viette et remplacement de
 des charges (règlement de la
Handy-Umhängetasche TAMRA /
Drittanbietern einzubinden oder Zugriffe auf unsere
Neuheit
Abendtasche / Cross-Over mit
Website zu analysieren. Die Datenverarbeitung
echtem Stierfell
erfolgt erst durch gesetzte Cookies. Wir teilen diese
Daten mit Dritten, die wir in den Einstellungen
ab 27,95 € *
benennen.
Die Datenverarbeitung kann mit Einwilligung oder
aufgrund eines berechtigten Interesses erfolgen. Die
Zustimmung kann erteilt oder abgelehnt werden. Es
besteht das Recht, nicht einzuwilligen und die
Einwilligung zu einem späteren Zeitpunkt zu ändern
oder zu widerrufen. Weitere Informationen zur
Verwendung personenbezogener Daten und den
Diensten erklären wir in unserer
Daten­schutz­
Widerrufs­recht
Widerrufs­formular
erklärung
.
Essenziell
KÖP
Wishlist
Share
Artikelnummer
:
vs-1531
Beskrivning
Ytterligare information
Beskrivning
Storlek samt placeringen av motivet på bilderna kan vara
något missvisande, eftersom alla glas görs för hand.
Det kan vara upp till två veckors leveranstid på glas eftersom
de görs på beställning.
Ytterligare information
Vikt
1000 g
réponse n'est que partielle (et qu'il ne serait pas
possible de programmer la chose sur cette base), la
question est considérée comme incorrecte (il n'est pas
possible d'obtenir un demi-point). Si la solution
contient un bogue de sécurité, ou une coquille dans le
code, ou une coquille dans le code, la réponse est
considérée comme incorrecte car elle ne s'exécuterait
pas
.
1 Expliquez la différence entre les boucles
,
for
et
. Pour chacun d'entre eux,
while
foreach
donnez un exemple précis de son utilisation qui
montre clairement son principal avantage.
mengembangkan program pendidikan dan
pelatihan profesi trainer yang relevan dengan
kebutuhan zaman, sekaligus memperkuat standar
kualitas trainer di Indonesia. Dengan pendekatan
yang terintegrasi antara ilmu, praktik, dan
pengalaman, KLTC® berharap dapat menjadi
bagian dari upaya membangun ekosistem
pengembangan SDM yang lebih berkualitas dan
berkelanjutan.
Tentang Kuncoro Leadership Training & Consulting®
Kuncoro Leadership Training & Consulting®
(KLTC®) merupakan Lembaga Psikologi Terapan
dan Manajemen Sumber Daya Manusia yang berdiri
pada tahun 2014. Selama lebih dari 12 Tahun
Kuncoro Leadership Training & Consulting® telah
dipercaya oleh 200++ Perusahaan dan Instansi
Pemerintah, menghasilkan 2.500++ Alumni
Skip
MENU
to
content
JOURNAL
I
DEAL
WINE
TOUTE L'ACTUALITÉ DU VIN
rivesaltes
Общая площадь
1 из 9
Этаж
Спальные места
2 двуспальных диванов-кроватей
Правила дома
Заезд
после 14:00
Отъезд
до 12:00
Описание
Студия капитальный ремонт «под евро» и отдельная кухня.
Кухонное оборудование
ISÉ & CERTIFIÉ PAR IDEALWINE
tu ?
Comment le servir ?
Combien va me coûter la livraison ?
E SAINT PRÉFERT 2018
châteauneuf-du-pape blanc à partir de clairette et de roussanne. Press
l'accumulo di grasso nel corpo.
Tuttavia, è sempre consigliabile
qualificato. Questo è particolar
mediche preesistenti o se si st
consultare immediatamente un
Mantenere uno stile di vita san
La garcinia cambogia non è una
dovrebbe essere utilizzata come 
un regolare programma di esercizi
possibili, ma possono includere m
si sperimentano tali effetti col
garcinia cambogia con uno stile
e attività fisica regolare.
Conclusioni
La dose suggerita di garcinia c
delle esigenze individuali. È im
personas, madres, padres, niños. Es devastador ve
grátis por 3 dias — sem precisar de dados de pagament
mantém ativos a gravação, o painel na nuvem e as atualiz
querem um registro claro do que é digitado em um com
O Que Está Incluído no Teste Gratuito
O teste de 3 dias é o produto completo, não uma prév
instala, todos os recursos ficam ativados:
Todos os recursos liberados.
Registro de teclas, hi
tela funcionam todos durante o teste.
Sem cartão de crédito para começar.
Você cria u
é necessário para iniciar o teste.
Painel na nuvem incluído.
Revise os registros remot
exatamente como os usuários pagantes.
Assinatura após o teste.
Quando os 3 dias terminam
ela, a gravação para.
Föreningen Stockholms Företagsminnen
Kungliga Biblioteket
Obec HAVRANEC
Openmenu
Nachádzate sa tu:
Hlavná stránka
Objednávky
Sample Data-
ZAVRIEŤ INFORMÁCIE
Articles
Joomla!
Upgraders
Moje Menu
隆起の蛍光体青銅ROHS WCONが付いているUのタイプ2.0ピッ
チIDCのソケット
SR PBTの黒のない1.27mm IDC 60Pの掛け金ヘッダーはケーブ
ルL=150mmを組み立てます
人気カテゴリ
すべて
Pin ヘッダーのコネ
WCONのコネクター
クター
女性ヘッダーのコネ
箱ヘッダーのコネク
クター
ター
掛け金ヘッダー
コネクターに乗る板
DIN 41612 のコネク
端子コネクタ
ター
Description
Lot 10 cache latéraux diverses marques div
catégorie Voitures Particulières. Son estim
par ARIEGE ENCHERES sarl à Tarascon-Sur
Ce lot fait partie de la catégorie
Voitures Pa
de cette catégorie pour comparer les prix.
- - - - -
When a line in the material above includes "Training", report that line by copying it.

Tentang Kuncoro Leadership Training & Consulting®
Kuncoro Leadership Training & Consulting®
Kuncoro Leadership Training & Consulting® telah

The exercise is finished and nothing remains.